(Exercise instructions)
For the data below, restate word for word only the lines from the line containing "Región de Murcia ‘en" through the line containing "Kontak Kami", both ends included.

======== Records for processing ========

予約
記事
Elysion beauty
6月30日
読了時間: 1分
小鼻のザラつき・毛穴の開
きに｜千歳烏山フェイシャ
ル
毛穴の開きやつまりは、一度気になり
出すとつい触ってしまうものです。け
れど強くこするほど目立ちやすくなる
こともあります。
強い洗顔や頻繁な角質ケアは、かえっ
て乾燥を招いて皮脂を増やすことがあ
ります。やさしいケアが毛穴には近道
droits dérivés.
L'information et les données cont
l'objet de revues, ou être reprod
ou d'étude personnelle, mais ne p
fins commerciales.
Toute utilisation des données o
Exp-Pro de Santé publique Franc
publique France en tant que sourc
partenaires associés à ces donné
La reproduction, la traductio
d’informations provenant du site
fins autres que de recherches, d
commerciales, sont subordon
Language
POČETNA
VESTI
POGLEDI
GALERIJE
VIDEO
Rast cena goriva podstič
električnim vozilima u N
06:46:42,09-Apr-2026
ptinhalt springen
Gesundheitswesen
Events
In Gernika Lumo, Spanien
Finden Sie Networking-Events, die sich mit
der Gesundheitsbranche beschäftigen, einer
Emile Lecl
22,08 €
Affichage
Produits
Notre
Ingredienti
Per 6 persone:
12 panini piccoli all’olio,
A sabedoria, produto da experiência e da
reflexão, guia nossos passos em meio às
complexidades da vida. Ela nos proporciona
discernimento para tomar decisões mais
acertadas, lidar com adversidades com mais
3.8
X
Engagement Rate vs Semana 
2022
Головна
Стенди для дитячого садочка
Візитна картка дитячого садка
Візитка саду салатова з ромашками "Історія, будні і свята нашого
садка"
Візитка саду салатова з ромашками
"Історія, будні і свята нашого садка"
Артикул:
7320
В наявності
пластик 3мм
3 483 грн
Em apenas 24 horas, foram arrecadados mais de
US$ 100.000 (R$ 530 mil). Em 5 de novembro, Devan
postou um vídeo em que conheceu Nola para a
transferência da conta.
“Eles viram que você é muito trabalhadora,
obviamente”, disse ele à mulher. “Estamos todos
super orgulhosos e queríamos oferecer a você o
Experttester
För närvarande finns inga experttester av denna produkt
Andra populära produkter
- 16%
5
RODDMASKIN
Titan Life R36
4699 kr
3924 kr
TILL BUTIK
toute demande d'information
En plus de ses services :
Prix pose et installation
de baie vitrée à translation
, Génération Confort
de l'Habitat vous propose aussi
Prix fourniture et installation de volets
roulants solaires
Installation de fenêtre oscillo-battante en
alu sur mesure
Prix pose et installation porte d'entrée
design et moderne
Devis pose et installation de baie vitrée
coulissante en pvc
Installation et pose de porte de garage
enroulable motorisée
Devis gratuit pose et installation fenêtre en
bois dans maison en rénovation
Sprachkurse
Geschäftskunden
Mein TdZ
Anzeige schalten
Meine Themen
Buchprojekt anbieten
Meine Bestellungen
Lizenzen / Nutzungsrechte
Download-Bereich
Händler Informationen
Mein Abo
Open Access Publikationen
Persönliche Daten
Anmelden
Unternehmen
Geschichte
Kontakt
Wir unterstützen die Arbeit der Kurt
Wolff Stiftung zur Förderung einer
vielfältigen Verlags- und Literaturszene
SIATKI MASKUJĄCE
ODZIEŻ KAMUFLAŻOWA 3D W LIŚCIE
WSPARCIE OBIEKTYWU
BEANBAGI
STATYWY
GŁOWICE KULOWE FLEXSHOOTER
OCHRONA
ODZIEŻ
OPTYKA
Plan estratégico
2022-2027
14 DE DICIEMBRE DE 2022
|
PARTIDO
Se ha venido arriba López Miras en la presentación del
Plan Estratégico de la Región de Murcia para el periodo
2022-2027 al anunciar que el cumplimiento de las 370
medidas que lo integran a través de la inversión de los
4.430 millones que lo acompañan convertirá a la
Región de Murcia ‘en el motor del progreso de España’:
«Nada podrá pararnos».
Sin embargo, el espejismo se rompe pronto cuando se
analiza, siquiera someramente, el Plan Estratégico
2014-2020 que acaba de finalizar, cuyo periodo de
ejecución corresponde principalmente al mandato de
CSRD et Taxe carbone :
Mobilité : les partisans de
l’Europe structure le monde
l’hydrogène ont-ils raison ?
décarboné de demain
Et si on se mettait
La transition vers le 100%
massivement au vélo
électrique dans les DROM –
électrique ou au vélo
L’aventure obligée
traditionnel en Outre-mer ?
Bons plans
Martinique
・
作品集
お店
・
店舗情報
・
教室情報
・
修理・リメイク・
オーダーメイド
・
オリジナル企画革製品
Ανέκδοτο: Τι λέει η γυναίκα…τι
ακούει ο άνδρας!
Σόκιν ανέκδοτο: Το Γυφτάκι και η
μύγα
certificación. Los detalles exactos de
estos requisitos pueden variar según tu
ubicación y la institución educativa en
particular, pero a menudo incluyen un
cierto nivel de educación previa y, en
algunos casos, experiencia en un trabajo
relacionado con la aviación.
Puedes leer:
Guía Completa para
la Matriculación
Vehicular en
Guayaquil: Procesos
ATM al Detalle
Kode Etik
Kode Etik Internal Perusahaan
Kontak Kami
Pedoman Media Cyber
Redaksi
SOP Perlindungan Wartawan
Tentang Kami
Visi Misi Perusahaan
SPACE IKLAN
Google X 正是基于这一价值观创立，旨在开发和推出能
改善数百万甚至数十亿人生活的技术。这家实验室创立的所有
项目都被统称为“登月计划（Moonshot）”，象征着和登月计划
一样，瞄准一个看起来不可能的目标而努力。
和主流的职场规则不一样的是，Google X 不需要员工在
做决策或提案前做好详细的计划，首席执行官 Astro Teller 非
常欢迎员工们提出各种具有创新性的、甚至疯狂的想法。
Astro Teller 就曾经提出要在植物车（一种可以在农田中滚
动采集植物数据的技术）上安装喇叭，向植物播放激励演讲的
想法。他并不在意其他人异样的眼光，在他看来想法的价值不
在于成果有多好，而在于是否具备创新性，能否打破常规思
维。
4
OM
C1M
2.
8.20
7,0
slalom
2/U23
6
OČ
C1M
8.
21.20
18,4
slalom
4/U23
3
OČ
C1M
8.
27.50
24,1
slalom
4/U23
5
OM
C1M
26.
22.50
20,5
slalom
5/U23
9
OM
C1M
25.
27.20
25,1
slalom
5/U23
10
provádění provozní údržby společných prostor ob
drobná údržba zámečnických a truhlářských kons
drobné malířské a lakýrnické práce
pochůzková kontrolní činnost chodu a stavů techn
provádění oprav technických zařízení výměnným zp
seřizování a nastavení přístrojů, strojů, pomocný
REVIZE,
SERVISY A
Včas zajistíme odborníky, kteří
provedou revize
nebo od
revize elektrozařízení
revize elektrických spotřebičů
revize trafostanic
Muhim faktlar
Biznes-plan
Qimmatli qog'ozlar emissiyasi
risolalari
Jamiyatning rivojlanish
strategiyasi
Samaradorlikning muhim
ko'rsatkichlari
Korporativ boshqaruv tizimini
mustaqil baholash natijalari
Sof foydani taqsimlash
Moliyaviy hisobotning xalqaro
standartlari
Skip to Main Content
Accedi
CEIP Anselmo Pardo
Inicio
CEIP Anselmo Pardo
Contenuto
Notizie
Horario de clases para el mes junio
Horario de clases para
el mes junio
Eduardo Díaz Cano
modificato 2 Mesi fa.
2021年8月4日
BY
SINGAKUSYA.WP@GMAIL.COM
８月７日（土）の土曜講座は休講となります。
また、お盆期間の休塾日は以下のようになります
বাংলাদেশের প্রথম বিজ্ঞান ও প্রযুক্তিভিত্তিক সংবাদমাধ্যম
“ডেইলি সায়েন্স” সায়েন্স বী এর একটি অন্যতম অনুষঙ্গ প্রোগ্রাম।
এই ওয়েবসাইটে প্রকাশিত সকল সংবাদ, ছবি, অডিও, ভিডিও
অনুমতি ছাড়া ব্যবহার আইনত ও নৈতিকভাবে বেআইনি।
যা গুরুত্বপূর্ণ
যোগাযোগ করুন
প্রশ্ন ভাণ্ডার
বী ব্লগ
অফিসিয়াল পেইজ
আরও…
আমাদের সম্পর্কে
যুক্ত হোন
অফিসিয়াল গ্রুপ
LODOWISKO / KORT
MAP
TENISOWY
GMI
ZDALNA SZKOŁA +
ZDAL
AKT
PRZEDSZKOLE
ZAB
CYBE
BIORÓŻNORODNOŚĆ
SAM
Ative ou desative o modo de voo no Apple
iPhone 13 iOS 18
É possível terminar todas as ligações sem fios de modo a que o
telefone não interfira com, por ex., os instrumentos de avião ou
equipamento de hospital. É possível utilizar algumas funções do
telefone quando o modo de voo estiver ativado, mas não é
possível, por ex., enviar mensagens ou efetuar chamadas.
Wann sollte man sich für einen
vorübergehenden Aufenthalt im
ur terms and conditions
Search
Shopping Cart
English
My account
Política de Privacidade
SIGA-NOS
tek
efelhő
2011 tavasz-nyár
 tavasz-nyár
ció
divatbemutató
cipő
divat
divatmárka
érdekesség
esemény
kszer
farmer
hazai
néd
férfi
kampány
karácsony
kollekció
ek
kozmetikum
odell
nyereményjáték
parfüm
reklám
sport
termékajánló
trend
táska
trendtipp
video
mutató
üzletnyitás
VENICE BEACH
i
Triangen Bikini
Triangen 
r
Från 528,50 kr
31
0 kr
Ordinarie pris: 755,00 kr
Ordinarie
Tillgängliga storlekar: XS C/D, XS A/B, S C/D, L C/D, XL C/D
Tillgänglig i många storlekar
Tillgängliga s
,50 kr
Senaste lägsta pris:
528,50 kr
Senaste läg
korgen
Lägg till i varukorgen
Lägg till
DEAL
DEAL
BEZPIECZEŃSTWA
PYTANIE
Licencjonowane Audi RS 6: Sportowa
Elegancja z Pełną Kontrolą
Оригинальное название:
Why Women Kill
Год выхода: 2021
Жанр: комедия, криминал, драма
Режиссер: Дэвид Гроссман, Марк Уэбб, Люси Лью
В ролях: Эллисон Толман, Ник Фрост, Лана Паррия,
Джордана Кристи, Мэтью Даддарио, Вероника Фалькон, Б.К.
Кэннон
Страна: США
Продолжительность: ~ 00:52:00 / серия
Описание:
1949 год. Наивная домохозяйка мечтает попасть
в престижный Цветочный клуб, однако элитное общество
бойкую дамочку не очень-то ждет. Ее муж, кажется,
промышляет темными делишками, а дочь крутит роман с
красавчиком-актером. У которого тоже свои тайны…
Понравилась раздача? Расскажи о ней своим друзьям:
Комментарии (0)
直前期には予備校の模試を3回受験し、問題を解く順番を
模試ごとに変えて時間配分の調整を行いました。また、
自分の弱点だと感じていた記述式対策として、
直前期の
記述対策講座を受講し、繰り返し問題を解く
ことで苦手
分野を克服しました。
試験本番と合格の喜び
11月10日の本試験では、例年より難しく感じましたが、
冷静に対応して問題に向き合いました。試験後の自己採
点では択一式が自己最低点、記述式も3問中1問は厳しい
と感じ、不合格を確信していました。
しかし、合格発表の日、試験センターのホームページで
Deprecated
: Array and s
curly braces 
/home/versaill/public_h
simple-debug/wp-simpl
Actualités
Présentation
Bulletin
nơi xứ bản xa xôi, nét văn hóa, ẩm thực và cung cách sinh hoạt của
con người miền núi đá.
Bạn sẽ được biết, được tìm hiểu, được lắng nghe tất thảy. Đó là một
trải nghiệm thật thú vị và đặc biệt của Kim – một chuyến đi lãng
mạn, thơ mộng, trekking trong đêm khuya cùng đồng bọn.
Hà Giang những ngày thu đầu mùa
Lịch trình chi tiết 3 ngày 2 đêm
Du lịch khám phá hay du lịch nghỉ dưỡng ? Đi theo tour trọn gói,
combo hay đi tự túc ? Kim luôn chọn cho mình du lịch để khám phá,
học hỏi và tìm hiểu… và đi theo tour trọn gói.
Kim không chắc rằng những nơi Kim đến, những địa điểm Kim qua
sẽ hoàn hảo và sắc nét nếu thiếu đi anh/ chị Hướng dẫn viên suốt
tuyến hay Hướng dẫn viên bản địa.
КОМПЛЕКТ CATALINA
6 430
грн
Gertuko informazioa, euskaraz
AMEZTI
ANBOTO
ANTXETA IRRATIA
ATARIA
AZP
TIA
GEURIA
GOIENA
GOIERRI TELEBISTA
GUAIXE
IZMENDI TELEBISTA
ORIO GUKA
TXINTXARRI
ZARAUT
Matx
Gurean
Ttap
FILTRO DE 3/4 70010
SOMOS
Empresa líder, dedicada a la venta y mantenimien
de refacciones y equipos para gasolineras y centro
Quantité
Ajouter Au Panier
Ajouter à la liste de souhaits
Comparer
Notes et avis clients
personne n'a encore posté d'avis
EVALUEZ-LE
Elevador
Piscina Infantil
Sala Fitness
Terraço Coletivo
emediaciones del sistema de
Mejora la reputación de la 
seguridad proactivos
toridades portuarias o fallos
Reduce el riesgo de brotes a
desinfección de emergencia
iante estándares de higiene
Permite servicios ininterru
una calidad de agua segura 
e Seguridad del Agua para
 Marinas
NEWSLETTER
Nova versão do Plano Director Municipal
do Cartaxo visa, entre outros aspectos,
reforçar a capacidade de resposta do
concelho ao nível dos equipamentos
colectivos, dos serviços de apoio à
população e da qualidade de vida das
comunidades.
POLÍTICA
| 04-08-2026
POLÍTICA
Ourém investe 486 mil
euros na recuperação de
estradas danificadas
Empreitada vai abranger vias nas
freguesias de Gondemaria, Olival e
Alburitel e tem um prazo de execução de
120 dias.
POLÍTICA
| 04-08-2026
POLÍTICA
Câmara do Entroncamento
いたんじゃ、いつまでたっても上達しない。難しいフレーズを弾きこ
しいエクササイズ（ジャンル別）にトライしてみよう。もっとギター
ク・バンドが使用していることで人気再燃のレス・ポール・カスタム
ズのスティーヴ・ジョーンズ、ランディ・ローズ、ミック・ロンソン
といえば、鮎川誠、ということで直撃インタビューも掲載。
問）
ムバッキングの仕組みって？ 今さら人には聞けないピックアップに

========

(Task solution)
Región de Murcia ‘en el motor del progreso de España’:
«Nada podrá pararnos».
Sin embargo, el espejismo se rompe pronto cuando se
analiza, siquiera someramente, el Plan Estratégico
2014-2020 que acaba de finalizar, cuyo periodo de
ejecución corresponde principalmente al mandato de
CSRD et Taxe carbone :
Mobilité : les partisans de
l’Europe structure le monde
l’hydrogène ont-ils raison ?
décarboné de demain
Et si on se mettait
La transition vers le 100%
massivement au vélo
électrique dans les DROM –
électrique ou au vélo
L’aventure obligée
traditionnel en Outre-mer ?
Bons plans
Martinique
・
作品集
お店
・
店舗情報
・
教室情報
・
修理・リメイク・
オーダーメイド
・
オリジナル企画革製品
Ανέκδοτο: Τι λέει η γυναίκα…τι
ακούει ο άνδρας!
Σόκιν ανέκδοτο: Το Γυφτάκι και η
μύγα
certificación. Los detalles exactos de
estos requisitos pueden variar según tu
ubicación y la institución educativa en
particular, pero a menudo incluyen un
cierto nivel de educación previa y, en
algunos casos, experiencia en un trabajo
relacionado con la aviación.
Puedes leer:
Guía Completa para
la Matriculación
Vehicular en
Guayaquil: Procesos
ATM al Detalle
Kode Etik
Kode Etik Internal Perusahaan
Kontak Kami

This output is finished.